O legado imortal de Oscar Schmidt no basquete mundial
A notícia do falecimento de Oscar Schmidt, nesta sexta-feira (17), aos 68 anos, chocou o mundo esportivo. Considerado um dos maiores nomes da história do basquete brasileiro e mundial, o ex-jogador deixa um legado repleto de conquistas e marcas históricas que dificilmente serão superadas.
Uma carreira brilhante e repleta de conquistas
Com uma trajetória profissional que se estendeu por impressionantes 26 anos, Oscar Schmidt começou sua jornada no Palmeiras, em 1975, aos 17 anos, e encerrou no Flamengo, em 2003, aos 45. Durante esse período, o gigante de 2,04 metros acumulou números extraordinários: 49.973 pontos em 1.612 jogos, conforme dados da Confederação Brasileira de Basketball.
O domínio nas Olimpíadas
Participante de cinco edições dos Jogos Olímpicos - Moscou-1980, Los Angeles-1984, Seul-1988, Barcelona-1992 e Atlanta-1996 -, Oscar Schmidt estabeleceu-se como o maior pontuador da história olímpica, com 1.093 pontos marcados. Sua performance em Seul-1988 foi particularmente memorável, quando marcou 55 pontos na derrota para a Espanha (118 a 110), estabelecendo um recorde olímpico que permanece até hoje.
O ex-jogador foi o principal cestinha em três edições dos Jogos: Seul-1988 (338 pontos), Barcelona-1992 (198 pontos) e Atlanta-1996 (219 pontos). Além disso, lidera as estatísticas de cestas de três pontos, dois pontos e lances livres em competições olímpicas, consolidando seu status como o maior pontuador da história das Olimpíadas.
Conquistas pela seleção brasileira
Vestindo a camisa amarela, Oscar Schmidt tornou-se o maior cestinha da história da seleção brasileira, com 7.693 pontos em 326 jogos. Suas conquistas com a equipe nacional incluem:
- Três títulos do Sul-Americano (1977, 1983 e 1985)
- Dois títulos da Copa América (1984 e 1988)
- O histórico Pan-Americano de 1987, vencido contra os Estados Unidos em Indianápolis
Marcas históricas em competições internacionais
No Mundial de 1990, realizado na Argentina, Oscar Schmidt marcou 52 pontos na derrota por 69 a 68 para a Austrália, estabelecendo a maior pontuação individual da história do torneio. Foi o cestinha da competição, com média impressionante de 35,5 pontos por jogo, e foi eleito para a seleção do campeonato, onde o Brasil terminou em quinto lugar.
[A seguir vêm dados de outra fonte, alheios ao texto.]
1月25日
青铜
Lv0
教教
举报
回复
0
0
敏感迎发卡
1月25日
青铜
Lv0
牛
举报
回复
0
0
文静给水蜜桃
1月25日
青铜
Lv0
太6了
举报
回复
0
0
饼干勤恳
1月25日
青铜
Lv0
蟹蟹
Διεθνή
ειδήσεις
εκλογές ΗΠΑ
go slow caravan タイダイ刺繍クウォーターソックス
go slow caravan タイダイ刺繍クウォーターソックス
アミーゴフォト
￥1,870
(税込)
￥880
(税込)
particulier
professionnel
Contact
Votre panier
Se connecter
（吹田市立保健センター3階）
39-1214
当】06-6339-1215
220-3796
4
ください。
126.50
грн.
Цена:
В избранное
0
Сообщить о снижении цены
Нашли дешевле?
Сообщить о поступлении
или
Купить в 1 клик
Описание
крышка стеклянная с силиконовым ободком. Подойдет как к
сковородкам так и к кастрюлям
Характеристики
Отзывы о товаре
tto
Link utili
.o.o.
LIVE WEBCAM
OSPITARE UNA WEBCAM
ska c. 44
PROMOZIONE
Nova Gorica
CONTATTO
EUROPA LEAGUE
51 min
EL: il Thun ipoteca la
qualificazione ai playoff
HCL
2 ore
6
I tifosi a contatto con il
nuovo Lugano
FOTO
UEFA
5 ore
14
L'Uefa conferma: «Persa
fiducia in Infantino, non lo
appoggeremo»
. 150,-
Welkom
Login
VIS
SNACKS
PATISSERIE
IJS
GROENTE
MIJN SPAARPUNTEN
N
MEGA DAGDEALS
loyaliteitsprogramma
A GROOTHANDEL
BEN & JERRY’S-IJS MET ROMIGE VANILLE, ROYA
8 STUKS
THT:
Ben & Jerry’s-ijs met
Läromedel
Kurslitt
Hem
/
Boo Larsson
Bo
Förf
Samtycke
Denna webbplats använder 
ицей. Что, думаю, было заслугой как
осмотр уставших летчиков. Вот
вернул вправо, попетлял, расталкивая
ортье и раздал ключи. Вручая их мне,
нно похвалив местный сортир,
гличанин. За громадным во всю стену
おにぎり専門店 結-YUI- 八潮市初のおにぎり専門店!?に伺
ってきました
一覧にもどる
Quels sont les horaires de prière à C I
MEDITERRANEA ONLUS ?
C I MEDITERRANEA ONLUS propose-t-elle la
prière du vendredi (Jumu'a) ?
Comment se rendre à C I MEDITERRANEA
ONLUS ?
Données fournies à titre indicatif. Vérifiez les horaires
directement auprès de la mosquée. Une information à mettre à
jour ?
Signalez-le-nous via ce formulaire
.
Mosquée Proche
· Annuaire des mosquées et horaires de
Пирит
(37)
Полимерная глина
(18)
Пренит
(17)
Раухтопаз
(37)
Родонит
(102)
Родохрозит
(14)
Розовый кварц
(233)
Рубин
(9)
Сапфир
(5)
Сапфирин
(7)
Sucesso em clubes nacionais e internacionais
Tricampeão do Campeonato Brasileiro com Palmeiras (1977), Sírio (1979) e Corinthians (1996), Oscar Schmidt foi dez vezes o cestinha do nacional. Com o Sírio, conquistou o Mundial Interclubes em 1979, com vitória dramática sobre o time iugoslavo Bosna Sarajevo por 100 a 98, em um Ginásio do Ibirapuera completamente lotado.
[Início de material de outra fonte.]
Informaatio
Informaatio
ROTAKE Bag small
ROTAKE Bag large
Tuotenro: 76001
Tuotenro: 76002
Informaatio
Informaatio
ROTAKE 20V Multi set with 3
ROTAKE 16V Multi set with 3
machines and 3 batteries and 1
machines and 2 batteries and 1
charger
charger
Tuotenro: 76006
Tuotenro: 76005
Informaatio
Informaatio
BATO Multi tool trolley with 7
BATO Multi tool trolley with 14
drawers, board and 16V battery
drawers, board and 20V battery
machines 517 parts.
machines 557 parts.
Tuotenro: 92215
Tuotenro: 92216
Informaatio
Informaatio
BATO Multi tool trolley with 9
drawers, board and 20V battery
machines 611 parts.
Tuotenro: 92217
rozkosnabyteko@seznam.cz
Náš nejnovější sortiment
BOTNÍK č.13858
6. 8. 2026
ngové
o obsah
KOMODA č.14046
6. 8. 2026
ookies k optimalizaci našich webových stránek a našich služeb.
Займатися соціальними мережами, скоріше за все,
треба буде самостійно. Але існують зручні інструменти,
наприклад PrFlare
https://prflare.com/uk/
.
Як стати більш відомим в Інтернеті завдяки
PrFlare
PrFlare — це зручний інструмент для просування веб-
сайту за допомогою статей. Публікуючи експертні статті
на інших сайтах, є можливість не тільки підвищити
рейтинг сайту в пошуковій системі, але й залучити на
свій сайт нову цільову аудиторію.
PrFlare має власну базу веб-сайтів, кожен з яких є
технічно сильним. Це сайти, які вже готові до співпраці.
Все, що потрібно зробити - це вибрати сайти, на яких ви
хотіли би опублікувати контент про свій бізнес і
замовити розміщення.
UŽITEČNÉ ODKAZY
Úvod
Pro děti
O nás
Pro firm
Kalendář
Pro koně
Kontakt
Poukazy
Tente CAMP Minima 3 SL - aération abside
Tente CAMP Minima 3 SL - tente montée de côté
Pelo Bandeirantes, time que defendeu entre 1997 e 1998, estabeleceu outro recorde: 74 pontos em uma partida contra o Corinthians, a maior pontuação individual em um jogo de basquete no Brasil.
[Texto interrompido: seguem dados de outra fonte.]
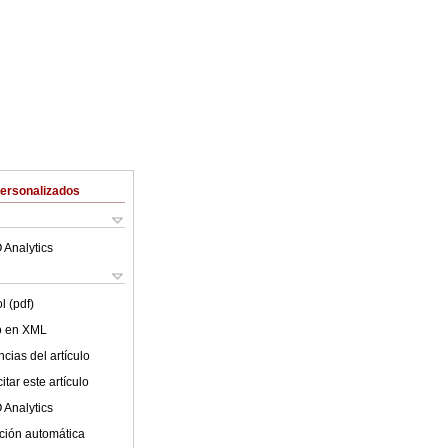
Personalizados
 Analytics
l (pdf)
lo en XML
cias del artículo
tar este artículo
 Analytics
ción automática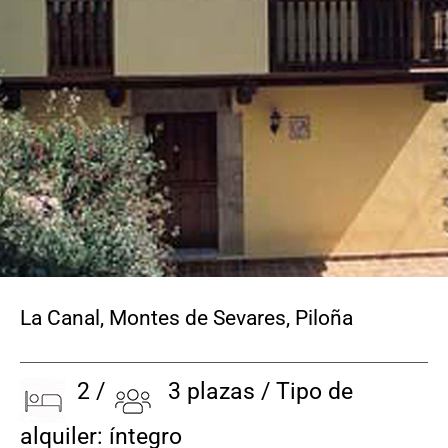
CONTACTO
La Canal, Montes de Sevares
,
Piloña
2 /
3 plazas / Tipo de
alquiler: íntegro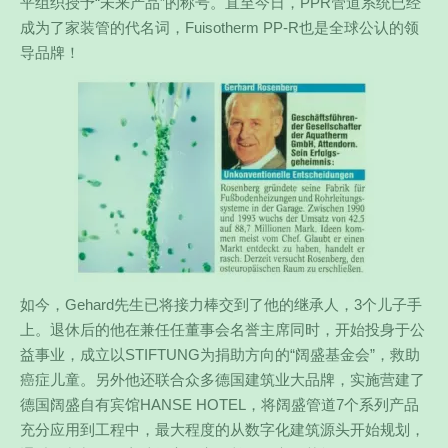
平组织授予“未来产品”的称号。直至今日，PPR管道系统已经
成为了家装管的代名词，Fuisotherm PP-R也是全球公认的领
导品牌！
如今，Gehard先生已将接力棒交到了他的继承人，3个儿子手
上。退休后的他在兼任任董事会名誉主席同时，开始投身于公
益事业，成立以STIFTUNG为捐助方向的“阔盛基金会”，救助
癌症儿童。另外他还联合众多德国建筑业大品牌，实施营建了
德国阔盛自有宾馆HANSE HOTEL，将阔盛管道7个系列产品
充分应用到工程中，最大程度的从数字化建筑源头开始规划，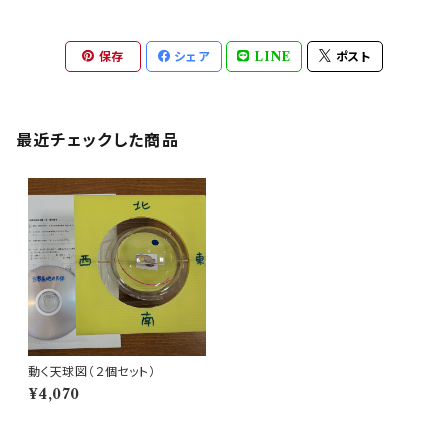
保存
シェア
LINE
ポスト
最近チェックした商品
動く天球図（２個セット）
¥4,070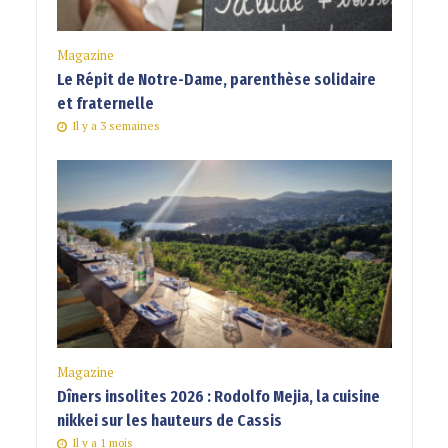
Magazine
Le Répit de Notre-Dame, parenthèse solidaire
et fraternelle
Il y a 3 semaines
Magazine
Dîners insolites 2026 : Rodolfo Mejia, la cuisine
nikkei sur les hauteurs de Cassis
Il y a 1 mois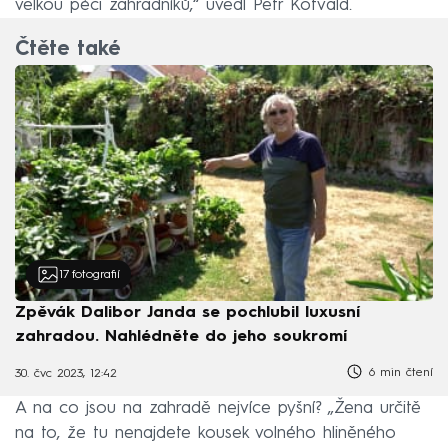
velkou péči zahradníků,“ uvedl Petr Kotvald.
Čtěte také
17
fotografií
Zpěvák Dalibor Janda se pochlubil luxusní
zahradou. Nahlédněte do jeho soukromí
6 min čtení
30. čvc 2023, 12:42
A na co jsou na zahradě nejvíce pyšní? „Žena určitě
na to, že tu nenajdete kousek volného hliněného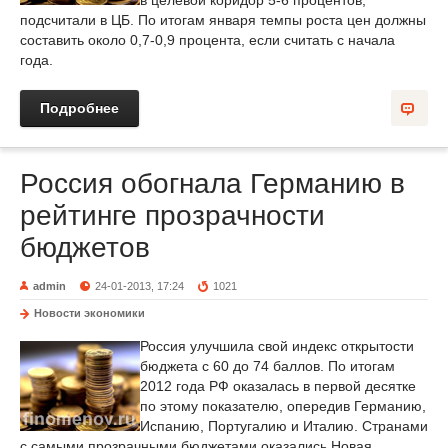
в целевой коридор 5-6 процентов,
подсчитали в ЦБ. По итогам января темпы роста цен должны
составить около 0,7-0,9 процента, если считать с начала
года.
Подробнее
Россия обогнала Германию в
рейтинге прозрачности
бюджетов
admin
24-01-2013, 17:24
1021
Новости экономики
Россия улучшила свой индекс открытости
бюджета с 60 до 74 баллов. По итогам
2012 года РФ оказалась в первой десятке
по этому показателю, опередив Германию,
Испанию, Португалию и Италию. Странами
с самыми прозрачными бюджетами оказались Новая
Passagem pela Itália e reconhecimento mundial
Durante sua passagem pela Itália, onde atuou pelo Juvecaserta entre os anos 1980 e 1990, Oscar Schmidt conquistou a Copa da Itália em 1988 e foi sete vezes o cestinha da liga local. O gigante que calçava tênis número 48 deixou sua marca em solo europeu, demonstrando seu talento além das fronteiras brasileiras.
Reconhecimento e homenagens póstumas
Oscar Schmidt foi incluído no Hall da Fama da Fiba e no Hall da Fama de Springfield, reconhecimentos que atestam sua grandeza no basquete mundial. Ao longo de sua carreira, disputou 69 finais pela seleção brasileira, conquistando 49 títulos - um testemunho impressionante de sua consistência e excelência atlética.
Sua morte representa uma perda irreparável para o esporte brasileiro, mas seu legado de recordes, títulos e performances históricas permanecerá como inspiração para gerações futuras de atletas e fãs do basquete em todo o mundo.